Снег заскрипел интенсивнее. Потихоньку-полегоньку ход восстановился. Ну, практически. Шаг, еще шаг, шире, еще шире, да что там, ширее, просто-напросто. Или ширше, черт знает, как тут правильно. Вдох-выдох, через снова натянутую на морду шерсть шарфа облачка пара туда-сюда, туда-сюда, и лишь бы не заболеть. Бронхита или воспаления легких как-то совсем не хочется. Хотя Жива и обещала отсутствие болезней надолго. Вот как только в такое поверить?
Морхольд брел вперед, сверившись со стрелкой. Стрелка уверяла, что направление выбрано верно. Хоть что-то складывалось позитивно. Хотя бы что-то.
Ветер взвыл как-то по-иному. Резче, что ли? Ну, точно, так и есть, приплыли, елы-палы. По очкам хлестнуло пригоршней острых крохотных кусочков льда, смешанного с едва заметно переливающимися кристалликами снега. Не хватало снова этой напасти. Жуть, до этого сидевшая смирно, дернула лапкой.
Морхольд погладил ее прямо через куртку. Ящерка, как могла, приносила пользу. Грелась сама и одновременно подогревала его.
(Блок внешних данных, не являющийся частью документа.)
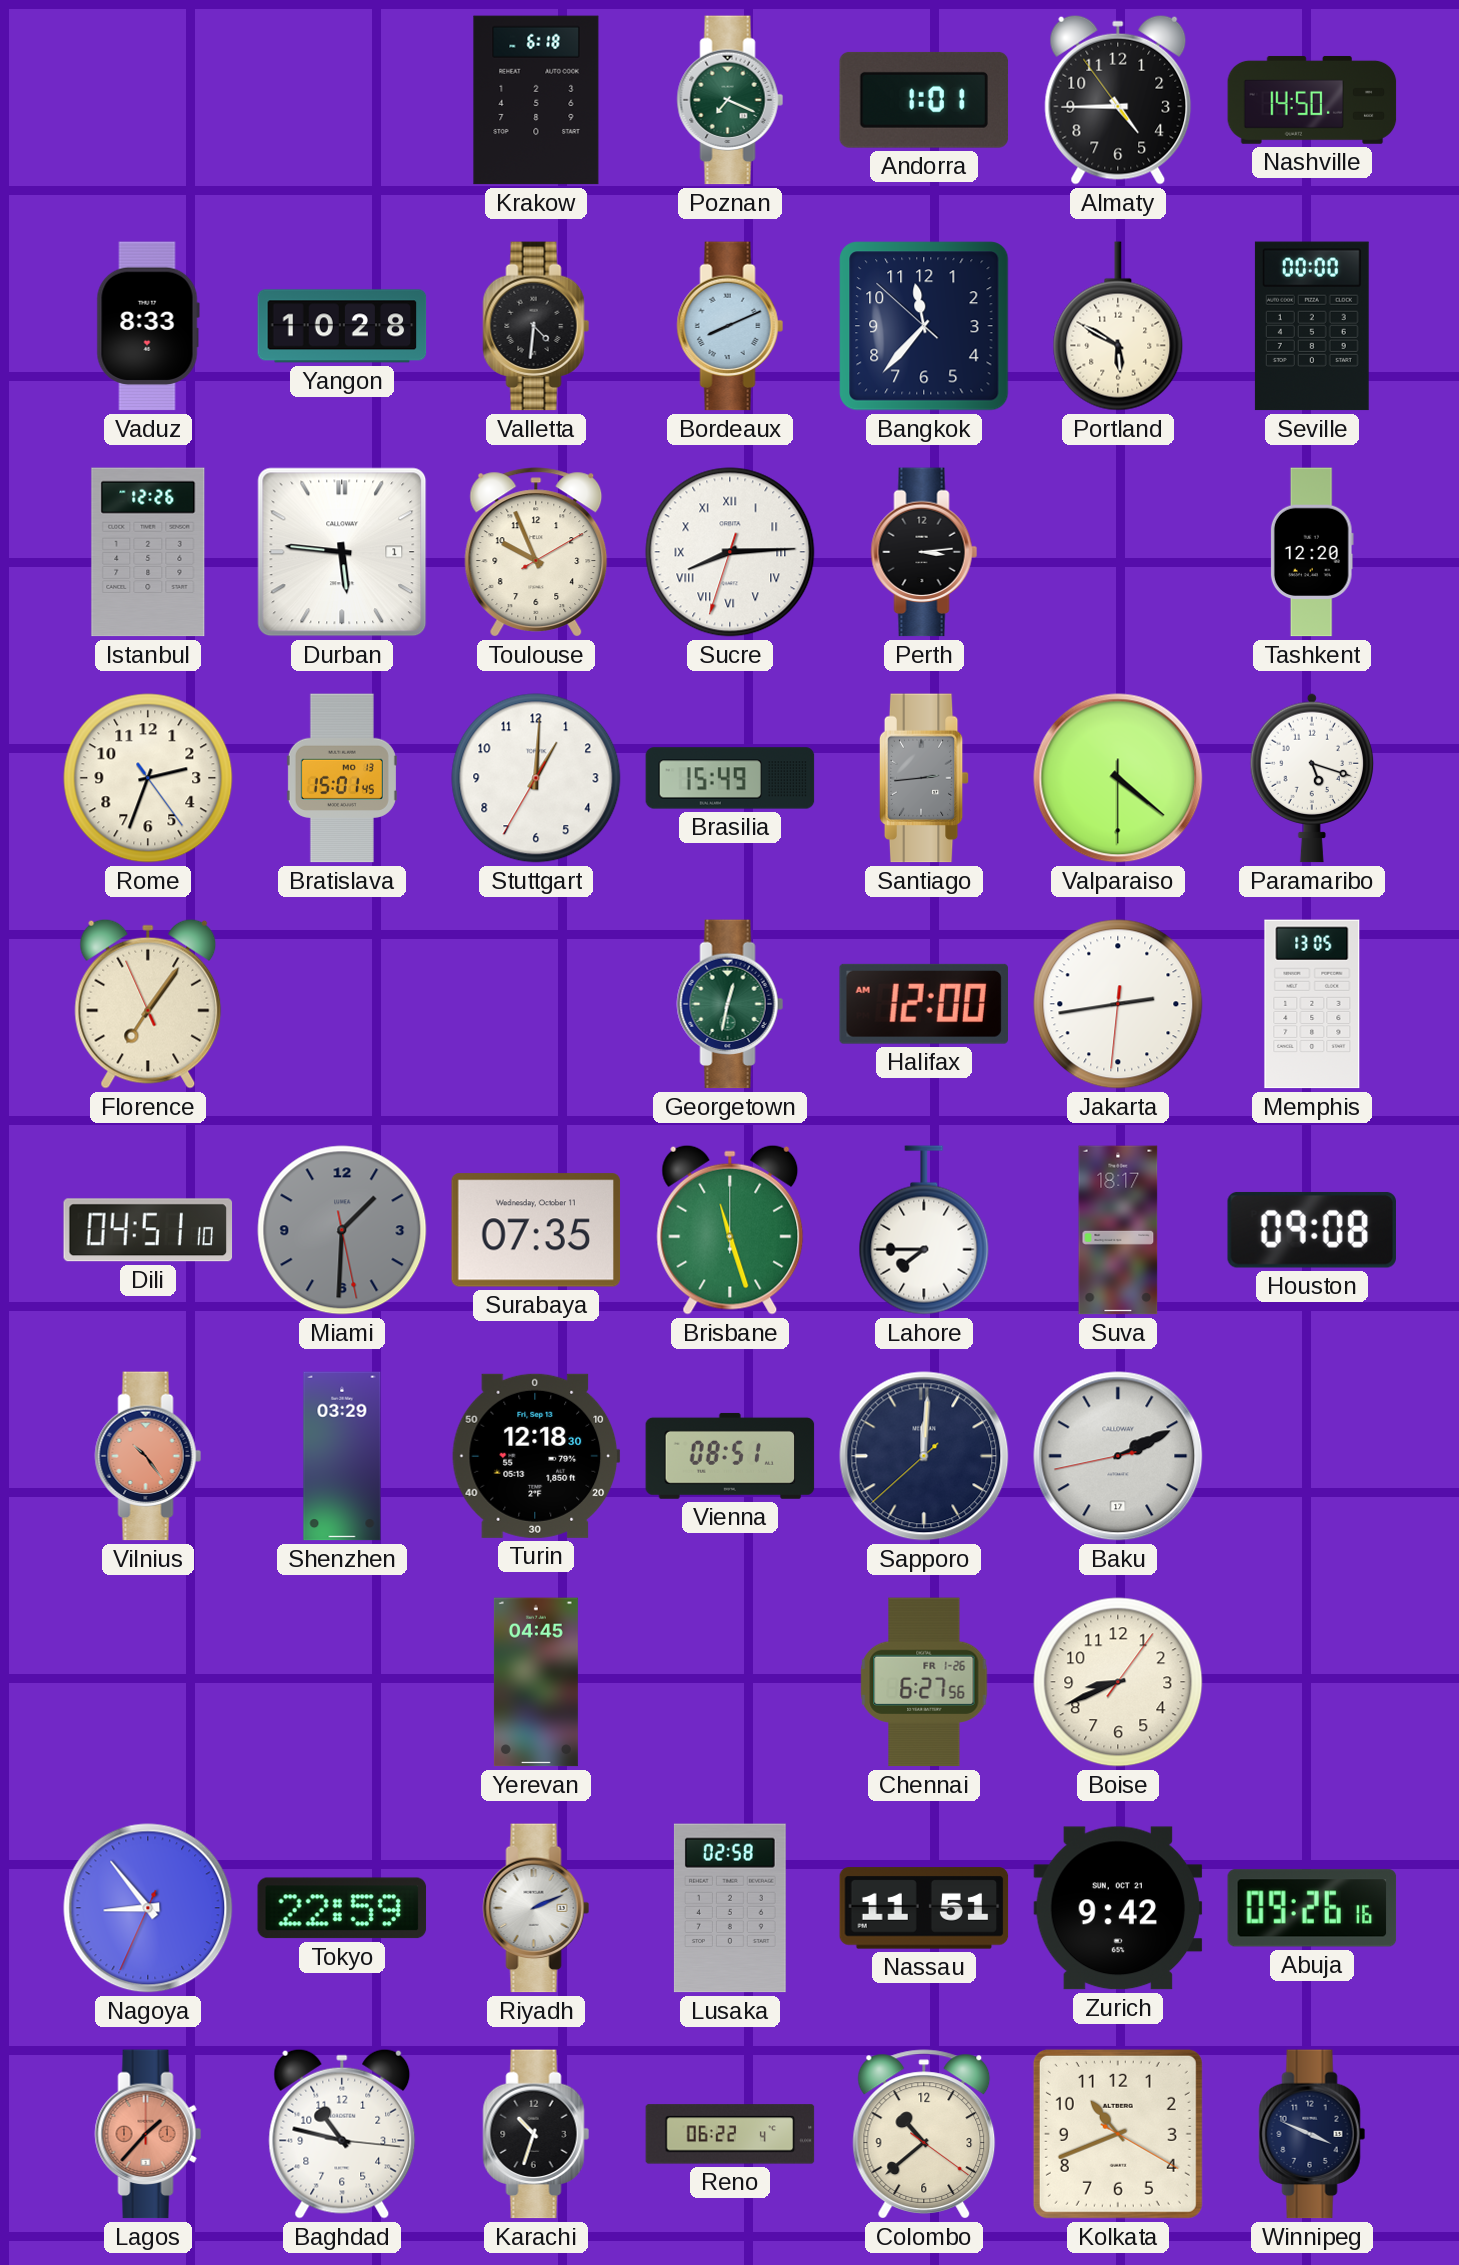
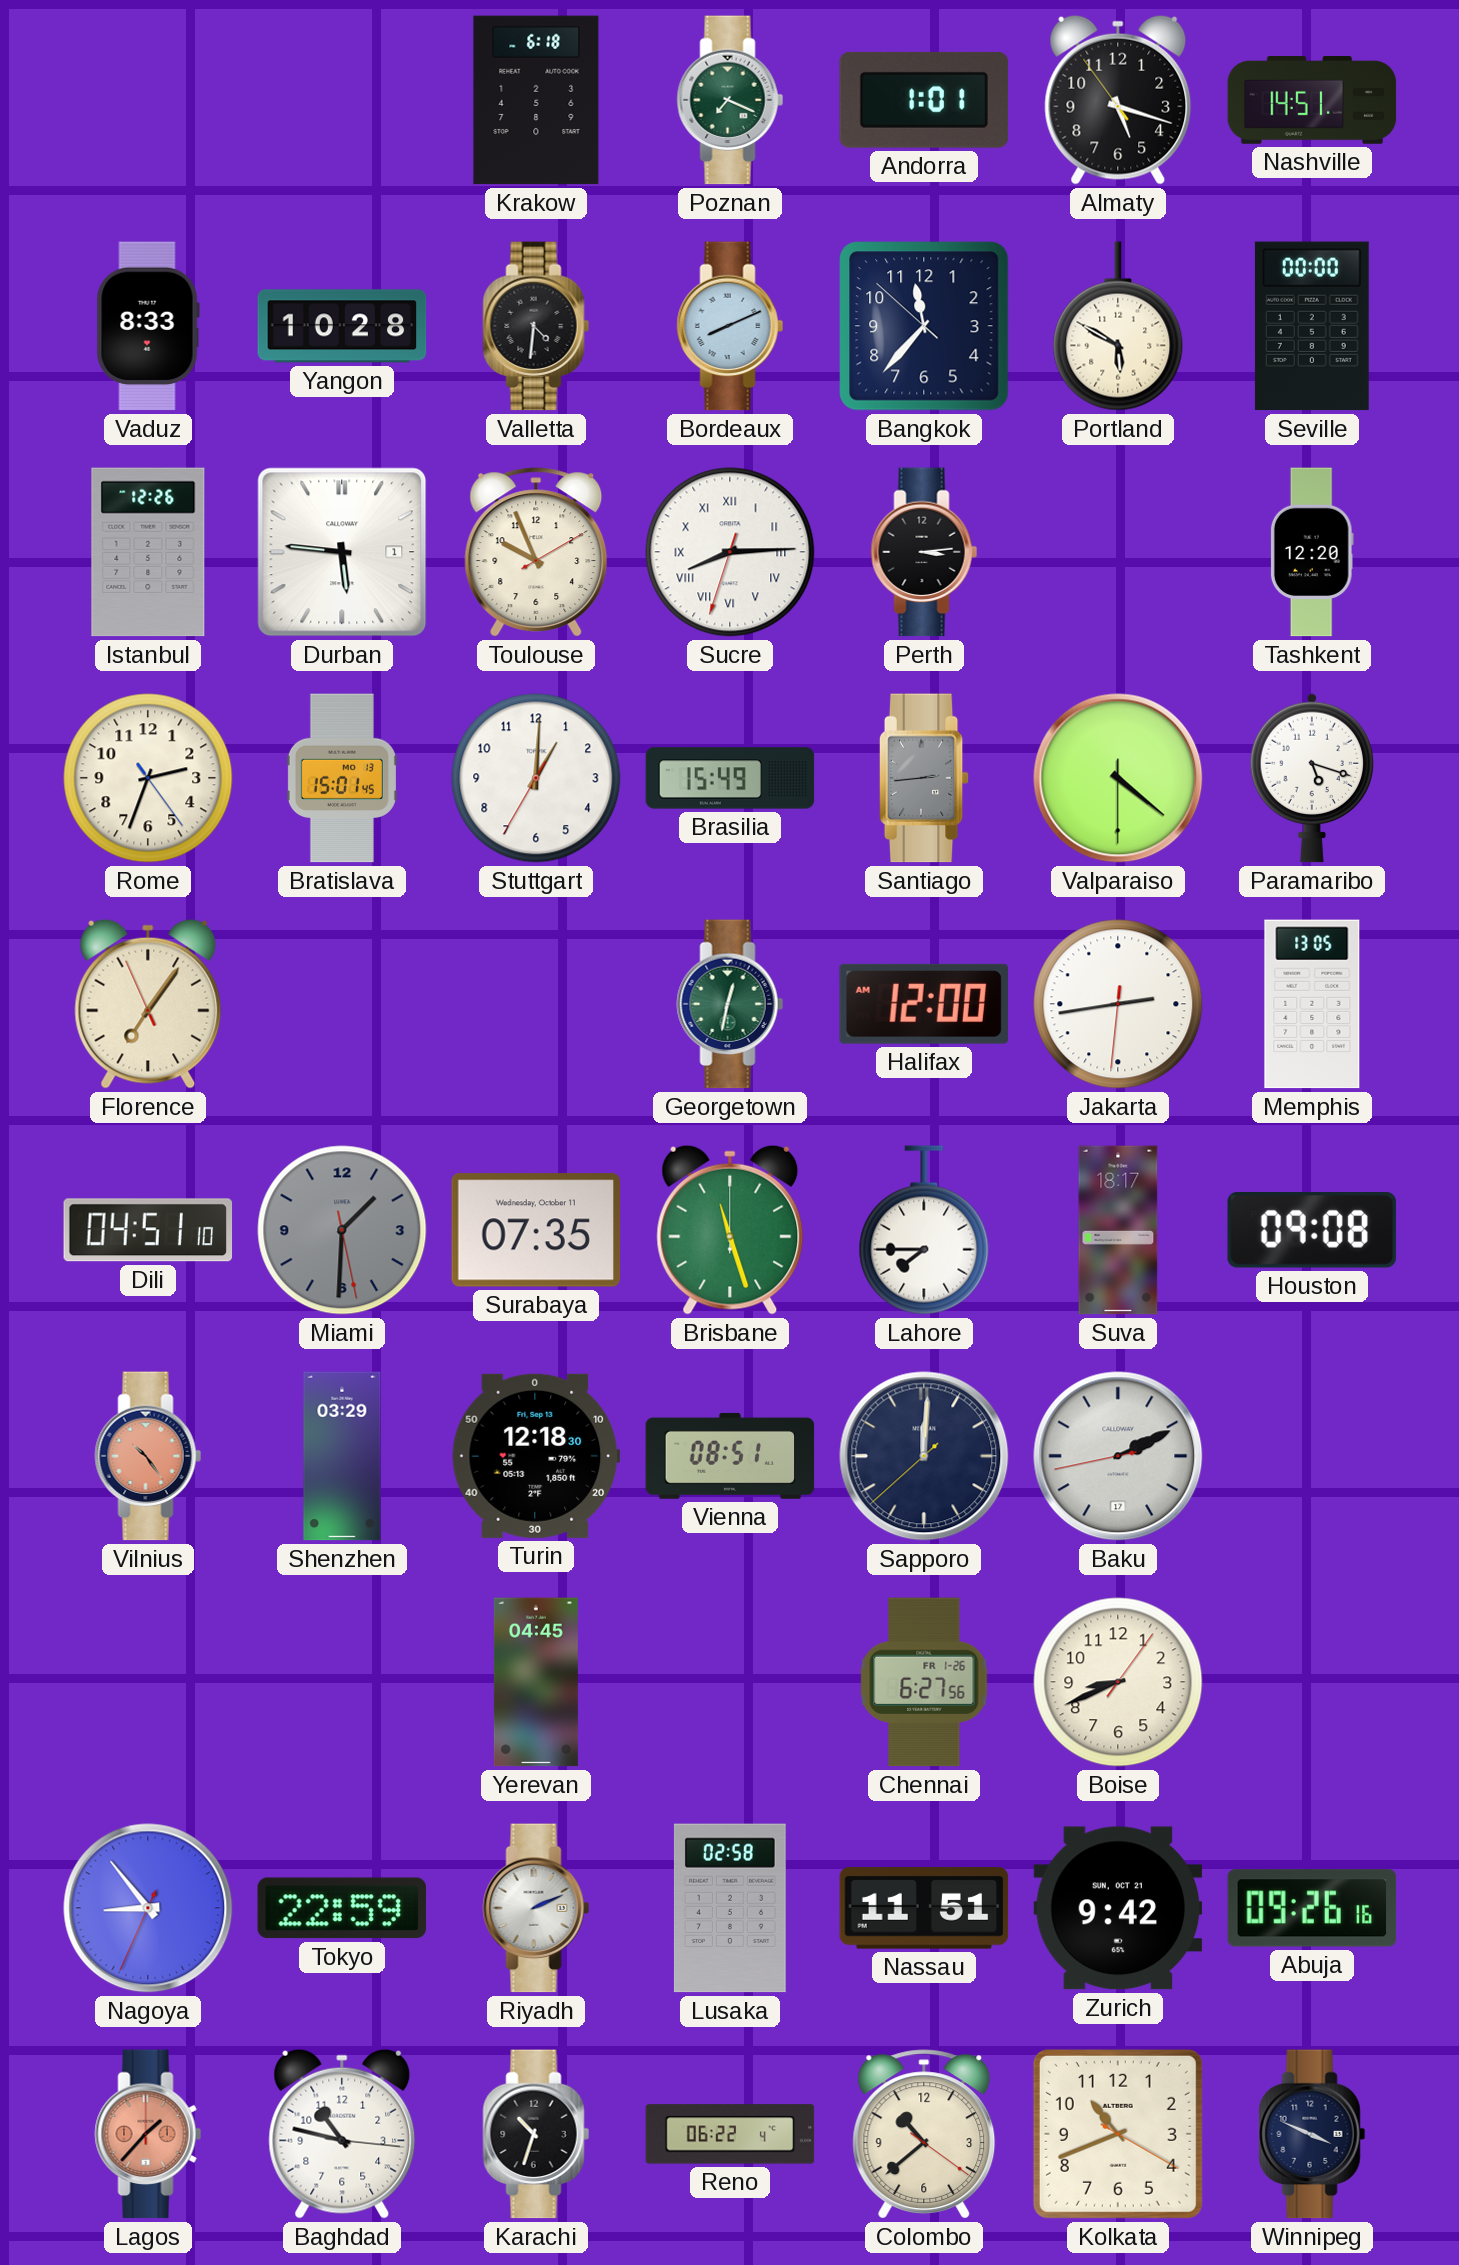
Almaty: 4:44 -> 5:17
Nashville: 14:50 -> 14:51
Видно, перышки помогали, с чего бы ящерице быть теплой? Но там, где она прижималась к куртке «вудленда», он потел сильнее.
— Лапушка просто, как есть лапушка…
Морхольд ласково поцокал языком. Холодало, все заметнее.
— Не останавливаться, боец, вперед!
Надо же… он присвистнул. Начал разговаривать сам с собой. Так недалеко и до появления невидимого соседа. Интересно, почему такое случилось? Вроде бы частенько доводилось шляться одному, но не до такой степени.
Ветер взвыл. Хрусть-хрусть — под лыжами равномерно затрещал снова появляющийся наст. А, вот оно где собака порылась. Врачом быть не надо, чтобы понять — усталость, дружище, и более ничего. Обычная усталость, что лечится простым способом: едой и сном. А пожрать он смог только сразу по приземлении. И совершенно забыл про сухарь, превратившийся в кармане в крошки, намокшие и пропахшие потом.
Ну, а сон? До сна ему долго. Если только Морхольд не захочет вместо Деда Мороза, приехавшего к семье на Новый год, стать самым обычным замерзшим снеговиком. Таким, заснувшим навсегда степным сидящим снеговиком. И без какой-либо морковки вместо носа.
— Твою мать!
Морхольд остановился, опершись дрогнувшими руками на рогатину. Так не пойдет. Совсем не пойдет.